> _REQUIREMENT_: Repeat the data exactly. Pictures stay out.

> _EXTRACTED DATA_:
+++

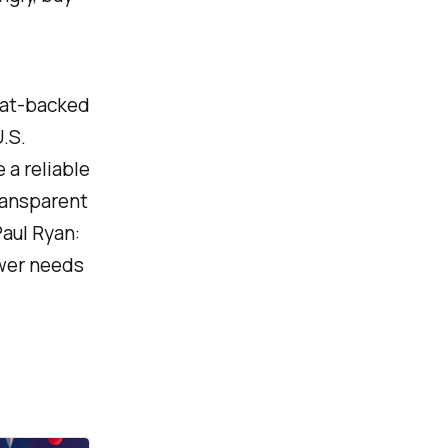
fiat-backed
.S.
 a reliable
ransparent
aul Ryan:
ower needs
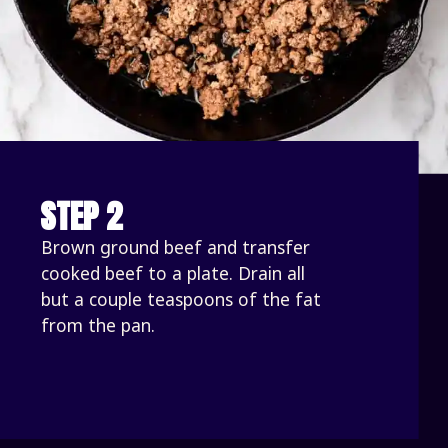
STEP 2
Brown ground beef and transfer 
cooked beef to a plate. Drain all 
but a couple teaspoons of the fat 
from the pan. 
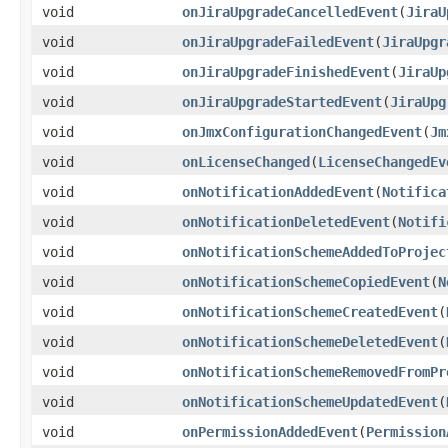
void
onJiraUpgradeCancelledEvent
(
JiraU
void
onJiraUpgradeFailedEvent
(
JiraUpgr
void
onJiraUpgradeFinishedEvent
(
JiraUp
void
onJiraUpgradeStartedEvent
(
JiraUpg
void
onJmxConfigurationChangedEvent
(
Jm
void
onLicenseChanged
(
LicenseChangedEv
void
onNotificationAddedEvent
(
Notifica
void
onNotificationDeletedEvent
(
Notifi
void
onNotificationSchemeAddedToProjec
void
onNotificationSchemeCopiedEvent
(
N
void
onNotificationSchemeCreatedEvent
(
void
onNotificationSchemeDeletedEvent
(
void
onNotificationSchemeRemovedFromPr
void
onNotificationSchemeUpdatedEvent
(
void
onPermissionAddedEvent
(
Permission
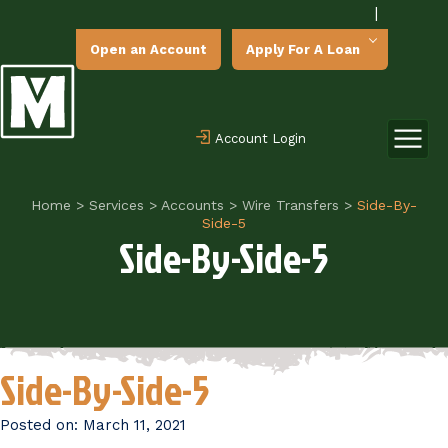
|
Open an Account
Apply For A Loan
Account Login
Home
>
Services
>
Accounts
>
Wire Transfers
>
Side-By-
Side-5
Side-By-Side-5
Side-By-Side-5
Posted on:
March 11, 2021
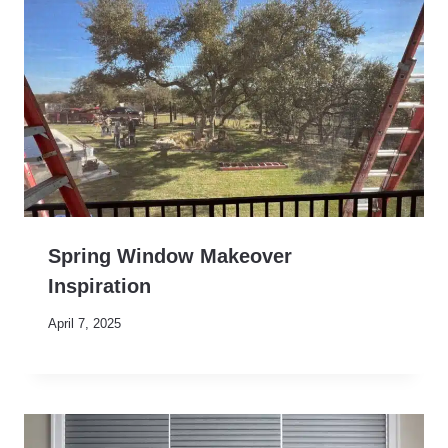
Spring Window Makeover
Inspiration
April 7, 2025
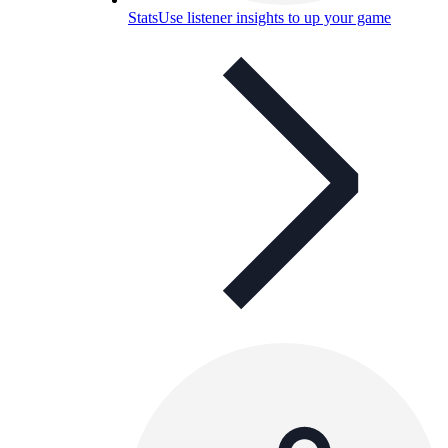
Stats
Use listener insights to up your game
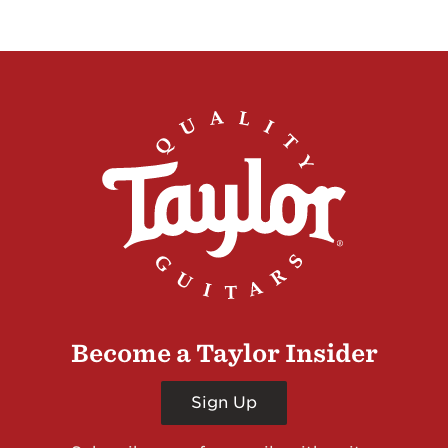
Become a Taylor Insider
Sign Up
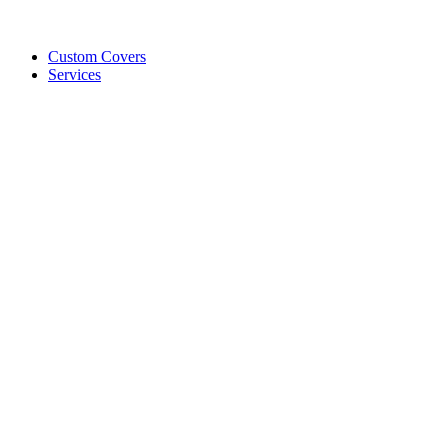
Custom Covers
Services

+++

> _EXERCISE RESPONSE_:
fiat-backed
.S.
 a reliable
ransparent
aul Ryan:
ower needs
STEP 2
Brown ground beef and transfer 
cooked beef to a plate. Drain all 
but a couple teaspoons of the fat 
from the pan. 
void
onJiraUpgradeCancelledEvent
(
JiraU
void
onJiraUpgradeFailedEvent
(
JiraUpgr
void
onJiraUpgradeFinishedEvent
(
JiraUp
void
onJiraUpgradeStartedEvent
(
JiraUpg
void
onJmxConfigurationChangedEvent
(
Jm
void
onLicenseChanged
(
LicenseChangedEv
void
onNotificationAddedEvent
(
Notifica
void
onNotificationDeletedEvent
(
Notifi
void
onNotificationSchemeAddedToProjec
void
onNotificationSchemeCopiedEvent
(
N
void
onNotificationSchemeCreatedEvent
(
void
onNotificationSchemeDeletedEvent
(
void
onNotificationSchemeRemovedFromPr
void
onNotificationSchemeUpdatedEvent
(
void
onPermissionAddedEvent
(
Permission
|
Open an Account
Apply For A Loan
Account Login
Home
>
Services
>
Accounts
>
Wire Transfers
>
Side-By-
Side-5
Side-By-Side-5
Side-By-Side-5
Posted on:
March 11, 2021
Spring Window Makeover
Inspiration
April 7, 2025
Stats
Use listener insights to up your game
Become a Taylor Insider
Sign Up
Custom Covers
Services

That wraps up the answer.